We watched the children rush like the thawing river into adulthood too soon. At

retirement parties we shared as a community about the long hard and joyous work full

of purpose and frustration our teaching had been. How we loved it in a million ways, the

ways we loved each child. Reached some, lost many.

One lost: the girl who once told me she loved me when I yelled at her for sitting

on a table, who was honored in the city for her achievements at a dress up reception,

making us all proud, who helped raise her six younger siblings with her grandma when

her parents disappeared behind the iron curtain of drug addiction.
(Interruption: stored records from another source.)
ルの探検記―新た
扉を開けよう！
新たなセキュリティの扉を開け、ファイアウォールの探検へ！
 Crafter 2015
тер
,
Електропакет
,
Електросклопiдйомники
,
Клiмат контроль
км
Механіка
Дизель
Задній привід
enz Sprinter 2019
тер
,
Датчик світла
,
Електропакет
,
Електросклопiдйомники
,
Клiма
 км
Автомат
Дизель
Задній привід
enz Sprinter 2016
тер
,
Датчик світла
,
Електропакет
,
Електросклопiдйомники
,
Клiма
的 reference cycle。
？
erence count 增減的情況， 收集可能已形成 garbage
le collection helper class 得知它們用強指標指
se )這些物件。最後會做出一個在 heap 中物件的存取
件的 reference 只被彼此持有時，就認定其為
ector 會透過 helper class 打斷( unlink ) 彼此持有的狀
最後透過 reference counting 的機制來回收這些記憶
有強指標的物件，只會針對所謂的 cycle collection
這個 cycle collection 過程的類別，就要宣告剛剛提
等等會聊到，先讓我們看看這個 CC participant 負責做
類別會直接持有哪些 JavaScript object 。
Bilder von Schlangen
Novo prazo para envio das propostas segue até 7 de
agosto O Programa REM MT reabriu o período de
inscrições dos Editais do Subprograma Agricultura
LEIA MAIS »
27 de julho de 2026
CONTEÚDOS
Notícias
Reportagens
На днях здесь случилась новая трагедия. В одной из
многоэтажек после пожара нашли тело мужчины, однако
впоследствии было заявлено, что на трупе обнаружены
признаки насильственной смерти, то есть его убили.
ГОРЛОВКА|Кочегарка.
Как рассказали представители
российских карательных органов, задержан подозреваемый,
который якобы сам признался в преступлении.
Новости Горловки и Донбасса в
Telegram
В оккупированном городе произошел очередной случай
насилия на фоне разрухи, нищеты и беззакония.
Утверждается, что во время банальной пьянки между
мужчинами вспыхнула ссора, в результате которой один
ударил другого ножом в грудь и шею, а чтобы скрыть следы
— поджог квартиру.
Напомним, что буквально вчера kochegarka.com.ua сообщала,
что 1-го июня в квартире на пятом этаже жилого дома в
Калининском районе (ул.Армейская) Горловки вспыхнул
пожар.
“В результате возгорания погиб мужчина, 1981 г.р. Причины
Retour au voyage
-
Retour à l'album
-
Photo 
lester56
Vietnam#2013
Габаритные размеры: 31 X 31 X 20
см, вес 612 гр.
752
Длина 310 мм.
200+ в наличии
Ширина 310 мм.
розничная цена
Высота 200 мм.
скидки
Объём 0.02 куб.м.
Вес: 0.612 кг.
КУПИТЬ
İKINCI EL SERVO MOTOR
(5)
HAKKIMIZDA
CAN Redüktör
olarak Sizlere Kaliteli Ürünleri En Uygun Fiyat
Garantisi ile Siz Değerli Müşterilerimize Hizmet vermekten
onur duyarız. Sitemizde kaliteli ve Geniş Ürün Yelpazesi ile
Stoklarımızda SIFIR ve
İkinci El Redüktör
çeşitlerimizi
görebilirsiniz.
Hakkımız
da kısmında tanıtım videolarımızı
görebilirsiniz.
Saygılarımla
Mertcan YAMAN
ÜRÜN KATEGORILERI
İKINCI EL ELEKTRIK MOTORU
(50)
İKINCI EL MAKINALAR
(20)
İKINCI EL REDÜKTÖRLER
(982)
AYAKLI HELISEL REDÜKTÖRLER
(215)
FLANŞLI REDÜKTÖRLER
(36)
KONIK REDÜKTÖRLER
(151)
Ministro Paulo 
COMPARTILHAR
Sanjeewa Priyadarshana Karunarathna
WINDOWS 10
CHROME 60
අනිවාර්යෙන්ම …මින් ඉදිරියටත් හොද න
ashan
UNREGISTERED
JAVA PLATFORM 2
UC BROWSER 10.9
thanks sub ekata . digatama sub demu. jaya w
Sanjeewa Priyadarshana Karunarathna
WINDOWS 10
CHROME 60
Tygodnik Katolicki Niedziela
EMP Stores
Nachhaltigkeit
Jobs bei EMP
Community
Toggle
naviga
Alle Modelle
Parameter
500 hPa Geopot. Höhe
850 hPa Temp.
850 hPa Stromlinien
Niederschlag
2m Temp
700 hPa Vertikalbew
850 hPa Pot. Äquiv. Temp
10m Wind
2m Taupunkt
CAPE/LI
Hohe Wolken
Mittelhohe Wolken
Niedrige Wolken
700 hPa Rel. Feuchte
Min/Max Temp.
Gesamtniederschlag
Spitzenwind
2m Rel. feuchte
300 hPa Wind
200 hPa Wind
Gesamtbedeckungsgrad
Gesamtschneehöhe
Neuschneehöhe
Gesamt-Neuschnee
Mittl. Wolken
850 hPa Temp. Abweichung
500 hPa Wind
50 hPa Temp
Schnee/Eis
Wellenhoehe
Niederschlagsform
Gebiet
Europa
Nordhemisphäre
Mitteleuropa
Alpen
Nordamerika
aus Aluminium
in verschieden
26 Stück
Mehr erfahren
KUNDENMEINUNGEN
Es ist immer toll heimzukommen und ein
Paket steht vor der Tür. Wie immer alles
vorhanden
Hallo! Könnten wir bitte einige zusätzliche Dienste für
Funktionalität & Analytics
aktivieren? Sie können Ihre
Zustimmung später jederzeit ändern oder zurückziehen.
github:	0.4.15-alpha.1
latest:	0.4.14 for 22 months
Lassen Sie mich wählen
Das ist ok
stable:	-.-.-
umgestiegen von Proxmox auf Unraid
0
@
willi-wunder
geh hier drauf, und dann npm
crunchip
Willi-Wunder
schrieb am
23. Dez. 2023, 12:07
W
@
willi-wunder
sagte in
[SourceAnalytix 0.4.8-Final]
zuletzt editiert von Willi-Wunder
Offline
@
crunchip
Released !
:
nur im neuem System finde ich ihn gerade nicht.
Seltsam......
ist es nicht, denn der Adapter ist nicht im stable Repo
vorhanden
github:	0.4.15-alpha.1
She started to follow

her mother’s path of drug poisoned ways. She dropped out of college, disappeared. We

wrote Facebook posts with her picture in a short yellow dress among sunflowers. Has

anyone seen Amanda? The caption went up and down the little mountain towns of our

world. We crossed our fingers and prayed. When the worst news came, we cried a river,

felt it freeze over our big teacher hearts that might thaw in the spring, leaving cracked

stones of sorrow, grief, and lost chances.




Laurie King Billman is a poet and essayist. Her written work draws on her life experiences with diverse people and places, as a licensed professional counselor in schools, group homes, and on Native reservations. She’s traveled extensively, from Alaska to Peru, from New Mexico to Kenya. Her poetry has been published in numerous journals and anthologies including McGuffin, Forge, and San Pedro River Review. Originally from Colorado, she now lives in North Carolina.